M.Ohmitsu, K.Fukunaga, H.Yamamoto and E.Miyamoto: "Phosphorylation of myristolated alanine-rich protein kinase C substrate by mitogen-activated protein kinase in cultured rat hippocampal neurons following stimulation of glutamate receotors." J.Biol.Chem.2

M.Ohmitsu、K.Fukunaga、H.Yamamoto 和 E.Miyamoto：“在刺激谷氨酸受体后，培养的大鼠海马神经元中丝裂原激活的蛋白激酶对肉豆蔻酸富含丙氨酸的蛋白激酶 C 底物进行磷酸化。”

K.Fukunaga and E.Miyamoto: "Neuronal plasticity and protein phosphatase. (in Japanese) (Special Issue "Structure and function of protein phosphatase")." Tanpakushitsu Kakusan Kohso. 43. 1062-1071 (1998)

K.Fukunaga 和 E.Miyamoto：“神经元可塑性和蛋白磷酸酶。（日语）（特刊“蛋白磷酸酶的结构和功能”）。

Motohiro Morioka: "Serine/threonine phosphatase activity of calcineurin is inhibited by sodium orthovanadate and dithiothreitol reverses the inhibitory effect." Biochem. Biophys. Res. Commun.253. 342-345 (1998)
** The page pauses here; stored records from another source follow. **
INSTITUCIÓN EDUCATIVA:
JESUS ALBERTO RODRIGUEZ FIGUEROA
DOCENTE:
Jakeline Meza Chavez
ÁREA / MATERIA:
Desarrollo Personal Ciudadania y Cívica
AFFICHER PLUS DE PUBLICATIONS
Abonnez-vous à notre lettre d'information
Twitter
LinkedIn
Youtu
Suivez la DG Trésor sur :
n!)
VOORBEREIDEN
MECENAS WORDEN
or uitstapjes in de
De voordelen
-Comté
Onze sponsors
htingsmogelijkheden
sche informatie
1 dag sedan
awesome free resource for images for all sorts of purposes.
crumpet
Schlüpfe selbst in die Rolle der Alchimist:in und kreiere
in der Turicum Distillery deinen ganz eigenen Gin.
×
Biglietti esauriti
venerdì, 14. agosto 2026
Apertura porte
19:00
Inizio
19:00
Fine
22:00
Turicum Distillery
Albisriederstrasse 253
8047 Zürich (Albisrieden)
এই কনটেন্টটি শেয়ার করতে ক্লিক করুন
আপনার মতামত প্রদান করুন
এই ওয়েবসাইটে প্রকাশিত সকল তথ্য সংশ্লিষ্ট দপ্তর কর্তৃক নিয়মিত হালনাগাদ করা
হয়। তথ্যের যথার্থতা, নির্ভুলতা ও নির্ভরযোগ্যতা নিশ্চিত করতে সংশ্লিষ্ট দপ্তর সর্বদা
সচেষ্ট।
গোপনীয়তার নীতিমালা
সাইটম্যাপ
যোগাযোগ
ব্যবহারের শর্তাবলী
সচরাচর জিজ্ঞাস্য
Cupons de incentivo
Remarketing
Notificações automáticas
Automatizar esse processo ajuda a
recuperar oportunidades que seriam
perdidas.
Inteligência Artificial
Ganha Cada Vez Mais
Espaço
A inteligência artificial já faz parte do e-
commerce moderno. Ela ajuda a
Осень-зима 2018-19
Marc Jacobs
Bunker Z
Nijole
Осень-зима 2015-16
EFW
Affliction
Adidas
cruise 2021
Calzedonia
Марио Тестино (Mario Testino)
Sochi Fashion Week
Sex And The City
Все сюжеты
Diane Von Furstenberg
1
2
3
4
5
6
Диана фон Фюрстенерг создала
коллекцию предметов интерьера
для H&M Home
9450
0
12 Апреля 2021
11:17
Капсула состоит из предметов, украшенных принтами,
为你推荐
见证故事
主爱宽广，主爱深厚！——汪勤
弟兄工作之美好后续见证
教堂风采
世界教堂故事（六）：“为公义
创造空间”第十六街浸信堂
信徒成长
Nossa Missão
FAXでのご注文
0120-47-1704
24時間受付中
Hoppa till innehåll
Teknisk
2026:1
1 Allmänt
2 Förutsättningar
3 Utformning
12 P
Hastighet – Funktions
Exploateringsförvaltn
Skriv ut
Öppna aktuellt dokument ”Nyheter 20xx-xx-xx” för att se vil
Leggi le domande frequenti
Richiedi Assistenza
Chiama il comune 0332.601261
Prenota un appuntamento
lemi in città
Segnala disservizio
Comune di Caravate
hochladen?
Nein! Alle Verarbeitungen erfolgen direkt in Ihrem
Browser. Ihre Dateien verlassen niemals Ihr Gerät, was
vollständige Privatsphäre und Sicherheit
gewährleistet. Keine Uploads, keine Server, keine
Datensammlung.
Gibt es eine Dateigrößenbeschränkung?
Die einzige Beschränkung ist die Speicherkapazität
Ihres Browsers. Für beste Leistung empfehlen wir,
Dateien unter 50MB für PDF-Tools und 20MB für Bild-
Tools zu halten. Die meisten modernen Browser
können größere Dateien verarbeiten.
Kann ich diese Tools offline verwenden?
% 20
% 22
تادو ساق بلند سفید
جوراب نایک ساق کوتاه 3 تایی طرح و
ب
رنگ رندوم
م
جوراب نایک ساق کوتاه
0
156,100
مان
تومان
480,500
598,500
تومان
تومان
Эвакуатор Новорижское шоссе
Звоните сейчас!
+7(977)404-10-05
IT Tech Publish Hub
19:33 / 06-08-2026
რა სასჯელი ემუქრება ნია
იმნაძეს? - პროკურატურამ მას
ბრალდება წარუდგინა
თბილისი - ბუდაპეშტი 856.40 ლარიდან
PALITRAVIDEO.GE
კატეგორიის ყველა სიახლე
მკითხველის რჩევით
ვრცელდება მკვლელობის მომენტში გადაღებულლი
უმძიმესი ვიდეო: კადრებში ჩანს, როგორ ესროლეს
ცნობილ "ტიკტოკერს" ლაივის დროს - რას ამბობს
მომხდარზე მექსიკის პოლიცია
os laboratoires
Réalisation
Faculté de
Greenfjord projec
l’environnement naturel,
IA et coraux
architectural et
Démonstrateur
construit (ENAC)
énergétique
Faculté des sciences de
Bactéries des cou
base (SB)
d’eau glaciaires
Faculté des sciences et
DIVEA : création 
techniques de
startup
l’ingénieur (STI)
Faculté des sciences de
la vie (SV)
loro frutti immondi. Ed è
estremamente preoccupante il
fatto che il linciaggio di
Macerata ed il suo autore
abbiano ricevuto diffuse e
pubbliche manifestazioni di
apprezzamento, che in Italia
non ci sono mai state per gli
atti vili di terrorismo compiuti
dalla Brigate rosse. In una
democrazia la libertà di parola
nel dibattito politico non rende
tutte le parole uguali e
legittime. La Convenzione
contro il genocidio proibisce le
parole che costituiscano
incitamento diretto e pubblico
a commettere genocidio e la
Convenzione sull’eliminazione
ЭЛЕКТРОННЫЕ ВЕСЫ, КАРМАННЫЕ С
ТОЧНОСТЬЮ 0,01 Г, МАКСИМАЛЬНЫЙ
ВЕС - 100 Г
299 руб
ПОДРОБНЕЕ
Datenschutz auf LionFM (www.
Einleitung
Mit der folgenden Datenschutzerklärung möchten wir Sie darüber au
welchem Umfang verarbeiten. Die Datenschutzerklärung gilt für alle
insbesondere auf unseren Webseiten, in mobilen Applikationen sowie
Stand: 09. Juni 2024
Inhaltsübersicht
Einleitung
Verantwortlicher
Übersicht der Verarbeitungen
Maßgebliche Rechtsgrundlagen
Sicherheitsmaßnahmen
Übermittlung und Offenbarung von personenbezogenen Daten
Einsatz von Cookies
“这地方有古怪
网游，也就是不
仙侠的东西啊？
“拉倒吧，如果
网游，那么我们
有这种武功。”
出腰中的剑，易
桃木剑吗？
Motohiro Morioka：“钙调神经磷酸酶的丝氨酸/苏氨酸磷酸酶活性被原钒酸钠抑制，而二硫苏糖醇则逆转了抑制作用。”

H.Kimura, K.Fukunaga, Y.Ushio and E.Miyamoto: "Basic fibroblast growth factor stimulates phosphorylation of CCAAT/enhancer-binding protein d by activation of mitogen-activated protein kinase." Biomedical Res.19. 65-75 (1998)

H.Kimura、K.Fukunaga、Y.Ushio 和 E.Miyamoto：“碱性成纤维细胞生长因子通过激活丝裂原激活蛋白激酶来刺激 CCAAT/增强子结合蛋白 d 的磷酸化。”

Kohji Fukunaga: "current studies on a working model of CaM kinase II in hippocampal long-term potentiation and memory." Jpn.J.Pharmacol.79. 7-15 (1999)

Kohji Fukunaga：“目前关于 CaM 激酶 II 在海马长时程增强和记忆中的工作模型的研究。”